Bellow

tales of a girl in the city

mars 26, 2006

Rhapsody

I have gone alone to the symphony dozens of times. I spend intermission strolling around Alice Tully Hall, picking up the bits of conversations people let fall.

I like to watch the old women who come in pairs. They move together in clouds of perfume, silver-haired. Strange angels. Their husbands are dead maybe, or maybe unwilling: "You just go, Norma. Those damn seats kill my knees."

I like to smile at the school groups--the one girl in the bunch who begged to wear last year's Christmas dress (though it is March. Though Mom said it was too fancy). I was that girl on those field trips, in my black puffed-sleeve satin. I angled to sit next to Andy Morter or Nick Terrahboi, hoping to be noticed in my Christmas dress. Hoping that, away from school, in this new, chandeliered setting, some ray of light might hit me that could not penetrate Mr. Richardson's math-room window: She is pretty. I had never noticed before, but she is pretty. And everything would change for me.
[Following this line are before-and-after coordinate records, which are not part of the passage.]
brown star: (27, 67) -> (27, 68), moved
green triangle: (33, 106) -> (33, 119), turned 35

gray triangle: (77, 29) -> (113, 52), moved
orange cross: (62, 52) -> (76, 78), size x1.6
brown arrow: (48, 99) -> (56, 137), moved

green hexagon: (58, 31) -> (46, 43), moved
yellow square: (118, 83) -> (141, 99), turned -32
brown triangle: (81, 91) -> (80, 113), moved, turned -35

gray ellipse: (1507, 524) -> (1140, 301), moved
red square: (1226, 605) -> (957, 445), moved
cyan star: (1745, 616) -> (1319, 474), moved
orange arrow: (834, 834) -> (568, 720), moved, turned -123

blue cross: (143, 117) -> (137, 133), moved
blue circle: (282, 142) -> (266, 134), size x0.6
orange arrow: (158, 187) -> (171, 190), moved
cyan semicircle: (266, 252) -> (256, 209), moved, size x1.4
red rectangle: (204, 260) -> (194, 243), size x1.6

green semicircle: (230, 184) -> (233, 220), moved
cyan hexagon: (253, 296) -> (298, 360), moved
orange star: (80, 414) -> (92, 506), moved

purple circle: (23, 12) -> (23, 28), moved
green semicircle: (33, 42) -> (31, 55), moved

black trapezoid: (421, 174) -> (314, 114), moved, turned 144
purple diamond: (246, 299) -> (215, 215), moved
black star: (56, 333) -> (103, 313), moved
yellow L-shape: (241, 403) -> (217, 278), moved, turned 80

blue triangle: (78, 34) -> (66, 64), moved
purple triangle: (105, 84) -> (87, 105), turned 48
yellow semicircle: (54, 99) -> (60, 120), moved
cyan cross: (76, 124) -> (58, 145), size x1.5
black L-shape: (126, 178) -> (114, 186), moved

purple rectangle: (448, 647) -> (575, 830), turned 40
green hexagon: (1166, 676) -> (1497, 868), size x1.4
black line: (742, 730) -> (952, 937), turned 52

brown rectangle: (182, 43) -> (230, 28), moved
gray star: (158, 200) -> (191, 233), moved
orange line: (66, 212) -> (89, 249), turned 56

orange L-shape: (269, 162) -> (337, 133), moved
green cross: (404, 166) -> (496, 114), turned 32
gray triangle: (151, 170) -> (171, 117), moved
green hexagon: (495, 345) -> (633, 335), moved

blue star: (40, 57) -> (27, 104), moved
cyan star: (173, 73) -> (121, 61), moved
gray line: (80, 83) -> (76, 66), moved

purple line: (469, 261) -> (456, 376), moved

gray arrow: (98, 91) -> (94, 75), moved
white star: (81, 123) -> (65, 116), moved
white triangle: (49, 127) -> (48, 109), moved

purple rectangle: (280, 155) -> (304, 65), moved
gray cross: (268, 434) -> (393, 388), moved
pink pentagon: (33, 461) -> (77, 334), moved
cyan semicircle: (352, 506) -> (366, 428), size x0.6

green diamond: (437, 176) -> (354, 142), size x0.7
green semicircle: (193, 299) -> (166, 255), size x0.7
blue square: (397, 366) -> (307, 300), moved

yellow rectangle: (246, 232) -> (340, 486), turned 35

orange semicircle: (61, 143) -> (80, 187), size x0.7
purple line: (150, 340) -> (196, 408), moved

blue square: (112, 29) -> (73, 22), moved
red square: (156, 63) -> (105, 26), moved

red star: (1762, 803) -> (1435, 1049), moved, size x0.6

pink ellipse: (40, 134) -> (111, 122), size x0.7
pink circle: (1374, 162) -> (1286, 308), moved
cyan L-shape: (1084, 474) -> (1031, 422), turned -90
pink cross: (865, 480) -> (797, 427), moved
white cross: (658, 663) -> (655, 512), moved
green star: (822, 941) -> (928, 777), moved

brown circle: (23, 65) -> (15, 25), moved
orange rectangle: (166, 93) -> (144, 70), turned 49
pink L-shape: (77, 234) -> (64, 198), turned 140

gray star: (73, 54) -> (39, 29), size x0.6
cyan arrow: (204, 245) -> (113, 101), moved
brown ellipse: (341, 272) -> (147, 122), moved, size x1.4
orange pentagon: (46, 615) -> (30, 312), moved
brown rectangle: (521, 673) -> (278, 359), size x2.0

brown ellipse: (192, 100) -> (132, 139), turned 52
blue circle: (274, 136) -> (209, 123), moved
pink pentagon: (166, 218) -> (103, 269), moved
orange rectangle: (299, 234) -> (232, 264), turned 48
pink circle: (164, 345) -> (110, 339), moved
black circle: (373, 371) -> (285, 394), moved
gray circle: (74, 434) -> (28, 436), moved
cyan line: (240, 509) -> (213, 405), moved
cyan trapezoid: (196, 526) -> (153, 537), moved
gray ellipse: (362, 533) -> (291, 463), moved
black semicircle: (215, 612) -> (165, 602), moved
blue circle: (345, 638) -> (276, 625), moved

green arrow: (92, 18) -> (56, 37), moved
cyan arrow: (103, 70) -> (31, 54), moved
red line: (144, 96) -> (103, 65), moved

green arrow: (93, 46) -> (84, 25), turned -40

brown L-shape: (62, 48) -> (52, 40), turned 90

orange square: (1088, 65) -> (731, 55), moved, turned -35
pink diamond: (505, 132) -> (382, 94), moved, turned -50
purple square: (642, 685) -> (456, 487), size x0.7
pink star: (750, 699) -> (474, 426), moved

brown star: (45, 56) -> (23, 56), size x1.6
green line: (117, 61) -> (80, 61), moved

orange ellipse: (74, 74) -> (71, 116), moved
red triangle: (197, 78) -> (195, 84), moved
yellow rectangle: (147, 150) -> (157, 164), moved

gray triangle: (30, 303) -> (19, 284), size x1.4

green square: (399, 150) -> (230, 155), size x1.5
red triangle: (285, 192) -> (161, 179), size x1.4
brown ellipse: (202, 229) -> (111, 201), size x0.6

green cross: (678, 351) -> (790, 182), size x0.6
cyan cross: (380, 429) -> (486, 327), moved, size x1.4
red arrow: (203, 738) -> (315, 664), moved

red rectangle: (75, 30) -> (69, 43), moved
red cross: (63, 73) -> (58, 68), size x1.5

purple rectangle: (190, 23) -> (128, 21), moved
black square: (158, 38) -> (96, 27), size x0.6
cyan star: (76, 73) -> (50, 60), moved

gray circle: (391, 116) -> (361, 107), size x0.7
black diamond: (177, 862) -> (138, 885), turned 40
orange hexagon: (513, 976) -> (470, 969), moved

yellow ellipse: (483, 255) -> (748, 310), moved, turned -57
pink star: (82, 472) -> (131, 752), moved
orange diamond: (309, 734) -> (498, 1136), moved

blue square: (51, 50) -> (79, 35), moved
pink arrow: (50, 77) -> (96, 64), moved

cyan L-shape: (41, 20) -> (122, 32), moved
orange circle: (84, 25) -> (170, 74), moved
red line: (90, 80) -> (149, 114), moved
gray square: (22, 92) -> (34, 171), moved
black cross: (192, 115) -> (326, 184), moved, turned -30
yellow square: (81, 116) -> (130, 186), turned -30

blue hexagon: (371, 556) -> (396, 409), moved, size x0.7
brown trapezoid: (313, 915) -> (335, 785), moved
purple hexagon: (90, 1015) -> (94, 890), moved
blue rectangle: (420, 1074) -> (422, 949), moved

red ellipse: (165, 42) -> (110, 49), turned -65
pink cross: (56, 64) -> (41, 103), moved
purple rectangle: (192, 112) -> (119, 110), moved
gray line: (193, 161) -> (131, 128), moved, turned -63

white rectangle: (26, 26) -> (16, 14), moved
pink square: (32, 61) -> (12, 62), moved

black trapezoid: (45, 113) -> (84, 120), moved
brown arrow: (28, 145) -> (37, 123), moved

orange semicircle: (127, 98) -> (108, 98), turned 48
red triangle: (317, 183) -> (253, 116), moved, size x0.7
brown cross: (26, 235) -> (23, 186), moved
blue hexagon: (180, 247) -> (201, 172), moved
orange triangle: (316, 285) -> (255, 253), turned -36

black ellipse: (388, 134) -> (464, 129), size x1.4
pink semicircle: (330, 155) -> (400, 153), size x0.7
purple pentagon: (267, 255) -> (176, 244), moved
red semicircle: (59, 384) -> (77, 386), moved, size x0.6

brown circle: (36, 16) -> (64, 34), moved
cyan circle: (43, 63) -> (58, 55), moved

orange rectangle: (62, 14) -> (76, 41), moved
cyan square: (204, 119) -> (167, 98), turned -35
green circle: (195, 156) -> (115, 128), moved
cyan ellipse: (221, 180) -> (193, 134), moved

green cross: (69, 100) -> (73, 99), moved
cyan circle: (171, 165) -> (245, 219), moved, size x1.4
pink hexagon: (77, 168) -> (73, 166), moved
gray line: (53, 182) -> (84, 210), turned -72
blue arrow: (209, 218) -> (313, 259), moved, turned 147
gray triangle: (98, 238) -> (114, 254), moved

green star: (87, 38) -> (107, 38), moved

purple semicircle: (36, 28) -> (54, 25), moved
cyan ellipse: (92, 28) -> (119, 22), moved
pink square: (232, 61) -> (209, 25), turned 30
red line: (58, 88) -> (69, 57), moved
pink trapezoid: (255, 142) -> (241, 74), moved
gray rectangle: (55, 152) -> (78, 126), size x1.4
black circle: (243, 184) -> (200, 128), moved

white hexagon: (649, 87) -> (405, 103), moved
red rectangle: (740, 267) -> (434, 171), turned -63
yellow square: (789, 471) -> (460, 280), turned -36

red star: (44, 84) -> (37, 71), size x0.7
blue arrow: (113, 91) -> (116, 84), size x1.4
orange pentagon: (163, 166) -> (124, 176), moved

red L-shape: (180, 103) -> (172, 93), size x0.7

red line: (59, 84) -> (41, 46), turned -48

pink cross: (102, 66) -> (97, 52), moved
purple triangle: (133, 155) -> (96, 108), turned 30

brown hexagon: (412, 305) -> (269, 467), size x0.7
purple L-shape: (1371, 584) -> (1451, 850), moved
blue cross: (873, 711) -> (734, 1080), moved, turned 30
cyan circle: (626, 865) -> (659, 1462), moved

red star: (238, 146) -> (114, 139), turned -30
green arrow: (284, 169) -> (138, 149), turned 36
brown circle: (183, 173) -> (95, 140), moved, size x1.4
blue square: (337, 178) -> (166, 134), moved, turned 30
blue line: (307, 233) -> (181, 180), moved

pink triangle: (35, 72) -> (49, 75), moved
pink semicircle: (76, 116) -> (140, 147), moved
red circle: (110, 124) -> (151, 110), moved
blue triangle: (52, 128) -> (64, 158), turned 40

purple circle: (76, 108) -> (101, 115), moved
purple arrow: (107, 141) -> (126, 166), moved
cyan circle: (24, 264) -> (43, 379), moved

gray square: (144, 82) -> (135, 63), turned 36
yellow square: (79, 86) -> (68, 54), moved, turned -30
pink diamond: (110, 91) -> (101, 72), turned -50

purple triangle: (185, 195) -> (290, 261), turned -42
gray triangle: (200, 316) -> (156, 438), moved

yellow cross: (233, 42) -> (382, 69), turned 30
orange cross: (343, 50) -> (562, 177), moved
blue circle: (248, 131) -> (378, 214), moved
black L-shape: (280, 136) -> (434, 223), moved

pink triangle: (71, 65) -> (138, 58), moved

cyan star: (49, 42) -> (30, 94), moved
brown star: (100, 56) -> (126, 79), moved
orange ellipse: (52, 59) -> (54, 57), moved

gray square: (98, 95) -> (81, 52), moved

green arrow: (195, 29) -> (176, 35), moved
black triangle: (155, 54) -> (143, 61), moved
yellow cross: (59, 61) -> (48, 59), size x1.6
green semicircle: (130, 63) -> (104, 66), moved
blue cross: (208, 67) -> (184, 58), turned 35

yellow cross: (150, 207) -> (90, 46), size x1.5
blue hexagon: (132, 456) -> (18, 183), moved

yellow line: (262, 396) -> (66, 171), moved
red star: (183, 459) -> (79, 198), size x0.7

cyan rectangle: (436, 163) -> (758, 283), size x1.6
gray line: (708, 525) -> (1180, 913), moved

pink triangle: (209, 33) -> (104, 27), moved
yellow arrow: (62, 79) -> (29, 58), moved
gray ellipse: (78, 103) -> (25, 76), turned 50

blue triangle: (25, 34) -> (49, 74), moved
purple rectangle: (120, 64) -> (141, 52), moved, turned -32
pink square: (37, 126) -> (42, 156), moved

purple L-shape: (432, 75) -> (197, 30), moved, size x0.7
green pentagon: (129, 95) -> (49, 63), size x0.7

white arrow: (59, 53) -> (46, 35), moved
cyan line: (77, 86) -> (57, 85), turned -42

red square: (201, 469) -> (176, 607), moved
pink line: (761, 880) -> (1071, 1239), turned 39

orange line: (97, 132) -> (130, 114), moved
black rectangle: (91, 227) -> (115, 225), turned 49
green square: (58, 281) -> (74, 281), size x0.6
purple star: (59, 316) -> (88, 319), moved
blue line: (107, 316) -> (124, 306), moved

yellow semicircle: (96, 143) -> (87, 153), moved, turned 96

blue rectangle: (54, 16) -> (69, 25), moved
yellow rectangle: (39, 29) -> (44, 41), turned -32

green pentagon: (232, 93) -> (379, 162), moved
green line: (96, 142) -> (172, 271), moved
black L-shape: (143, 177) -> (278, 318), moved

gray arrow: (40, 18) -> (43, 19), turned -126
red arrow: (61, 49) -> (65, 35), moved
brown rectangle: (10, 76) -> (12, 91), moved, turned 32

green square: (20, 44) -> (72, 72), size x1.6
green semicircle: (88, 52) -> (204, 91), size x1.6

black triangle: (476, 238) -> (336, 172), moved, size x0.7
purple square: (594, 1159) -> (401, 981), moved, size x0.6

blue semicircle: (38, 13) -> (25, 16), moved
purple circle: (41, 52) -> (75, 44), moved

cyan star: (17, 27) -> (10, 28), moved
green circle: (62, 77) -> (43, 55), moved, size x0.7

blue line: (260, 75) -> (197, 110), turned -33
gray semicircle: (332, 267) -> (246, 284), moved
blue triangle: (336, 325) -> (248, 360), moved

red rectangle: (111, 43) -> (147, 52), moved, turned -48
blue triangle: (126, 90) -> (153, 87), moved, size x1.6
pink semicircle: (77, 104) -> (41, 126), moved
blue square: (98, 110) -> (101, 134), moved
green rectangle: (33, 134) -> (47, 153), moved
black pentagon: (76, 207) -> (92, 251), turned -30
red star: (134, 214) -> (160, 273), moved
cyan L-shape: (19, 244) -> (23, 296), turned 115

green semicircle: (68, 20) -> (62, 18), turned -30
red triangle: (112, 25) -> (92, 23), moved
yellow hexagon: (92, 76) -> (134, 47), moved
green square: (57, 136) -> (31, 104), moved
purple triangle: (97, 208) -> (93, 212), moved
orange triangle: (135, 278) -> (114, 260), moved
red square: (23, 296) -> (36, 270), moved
Most things have changed for me already, but last night one more thing did. I went to the symphony and took you along. Not to dazzle. Not to wish to be spot-lighted or seen. Just to have you there next to me. To listen to it in your own way.

mars 15, 2006

Welcome To My Glass House. Please Help Yourself To A Throwing-Stone

In case my friend reads my blog and discovers how conflicted I am about her husband, I am offering up the following old diary entries to prove that I, too, have had sex with (or wanted to have sex with) idiots. Hopefully this will make my friend feel better and remind her that I love her.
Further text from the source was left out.